Mosley: Ich hoffe natürlich, dass Google dazu verurteilt wird, die Bilder nie wieder anzuzeigen, denn das schädigt meinen Ruf viel mehr, als wenn die Unterseite irgendeiner kleinen Website es tut, die nie jemand finden würde. Ich hoffe aber auch, dass der Prozess zu einem gesellschaftlichen Umdenken über die Verantwortung im Internet führt.

ZEIT: Google ist ein Netzgigant. Haben Sie keine Sorge, dass der Konzern eine Nummer zu groß ist und Sie aufreiben wird?

Mosley: Google hat einen langen Atem, das ist klar. Aber dennoch müssen sie sich an die Gerichtsurteile und Gesetze jedes Staates halten, in dem sie aktiv sind. Nur das verlange ich, und ich glaube, das ist realistisch.

ZEIT: Wollen Sie Google zu einer prinzipiellen Änderung seiner Geschäftspolitik zwingen?

Mosley: Was die Intimsphäre verletzende Fotos angeht, ja. So etwas dürfen sie nicht verbreiten und dann sagen, sie hätten davon nichts gewusst, obwohl ich sie oft genug darauf aufmerksam gemacht habe.

ZEIT: Google wirft Ihnen vor, Sie wollten private Zensur betreiben.

Mosley: Mit Zensur hat das nichts zu tun. Die Frage ist, ob Google Material veröffentlichen darf, das für rechtswidrig erklärt wurde. Es ist ein fundamentaler Aspekt der Demokratie, das Rechtsstaatsprinzip zu respektieren. Google zeigt Geringschätzung für die europäischen Institutionen und die Demokratie, indem es Entscheidungen englischer, französischer und deutscher Gerichte einfach ignoriert.
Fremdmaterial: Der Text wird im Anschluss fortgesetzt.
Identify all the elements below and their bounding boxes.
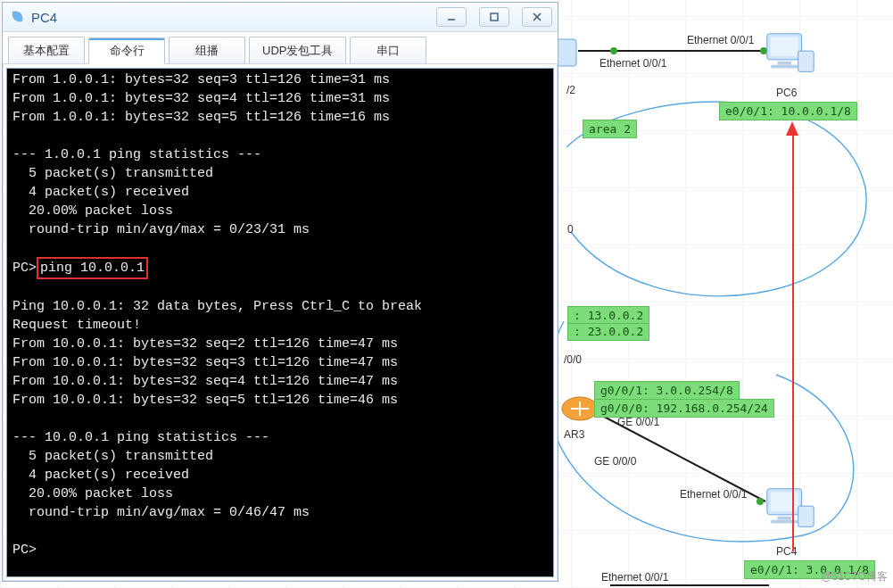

Wenn Google seine Dienste hier anbieten will, müssen die Menschenrechte derjenigen, die hier leben, auch respektiert werden.

ZEIT: Wie weit werden Sie gehen?

Mosley: Ich werde so weit gehen, wie ich muss. Nötigenfalls auch zum Bundesverfassungsgericht und zum Europäischen Gerichtshof für Menschenrechte.

ZEIT: Wäre es nicht besser gewesen, Sie hätten geschwiegen? Die Welt hatte die Bilder doch fast schon vergessen. Nun sind sie wieder überall in der Öffentlichkeit.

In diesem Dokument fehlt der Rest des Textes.